BEGIN Extracted material

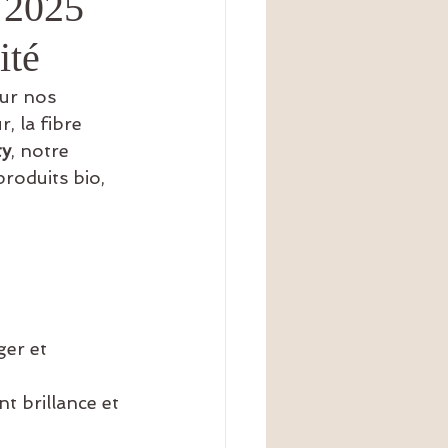
é 2025
ité
ur nos 
r, la fibre 
ty
, notre 
produits bio, 
er et 
nt brillance et 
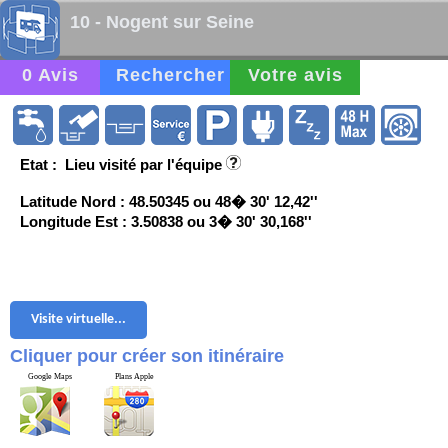
10 - Nogent sur Seine
0 Avis
Rechercher
Votre avis
Etat : Lieu visité par l'équipe
Latitude Nord : 48.50345 ou 48� 30' 12,42''
Longitude Est : 3.50838 ou 3� 30' 30,168''
Visite virtuelle...
Cliquer pour créer son itinéraire
Google Maps
Plans Apple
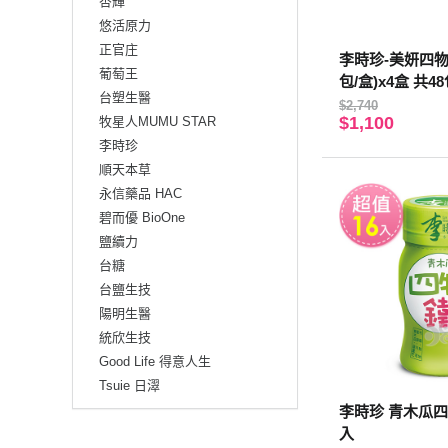
杏輝
悠活原力
正官庄
李時珍-美妍四物
葡萄王
包/盒)x4盒 共4
台塑生醫
$2,740
$1,100
牧星人MUMU STAR
李時珍
順天本草
永信藥品 HAC
碧而優 BioOne
鹽續力
台糖
台鹽生技
陽明生醫
統欣生技
Good Life 得意人生
Tsuie 日濢
李時珍 青木瓜四物
入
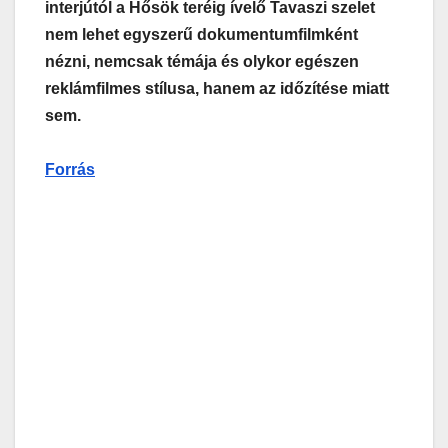
interjútól a Hősök teréig ívelő Tavaszi szelet
nem lehet egyszerű dokumentumfilmként
nézni, nemcsak témája és olykor egészen
reklámfilmes stílusa, hanem az időzítése miatt
sem.
Forrás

END Extracted material

Task directions: Give the entries above again exactly, minus their pictures.

Exercise output:
é 2025
ité
ur nos 
r, la fibre 
ty
, notre 
produits bio, 
er et 
nt brillance et 
10 - Nogent sur Seine
0 Avis
Rechercher
Votre avis
Etat : Lieu visité par l'équipe
Latitude Nord : 48.50345 ou 48� 30' 12,42''
Longitude Est : 3.50838 ou 3� 30' 30,168''
Visite virtuelle...
Cliquer pour créer son itinéraire
Google Maps
Plans Apple
杏輝
悠活原力
正官庄
李時珍-美妍四物
葡萄王
包/盒)x4盒 共4
台塑生醫
$2,740
$1,100
牧星人MUMU STAR
李時珍
順天本草
永信藥品 HAC
碧而優 BioOne
鹽續力
台糖
台鹽生技
陽明生醫
統欣生技
Good Life 得意人生
Tsuie 日濢
李時珍 青木瓜四物
入
interjútól a Hősök teréig ívelő Tavaszi szelet
nem lehet egyszerű dokumentumfilmként
nézni, nemcsak témája és olykor egészen
reklámfilmes stílusa, hanem az időzítése miatt
sem.
Forrás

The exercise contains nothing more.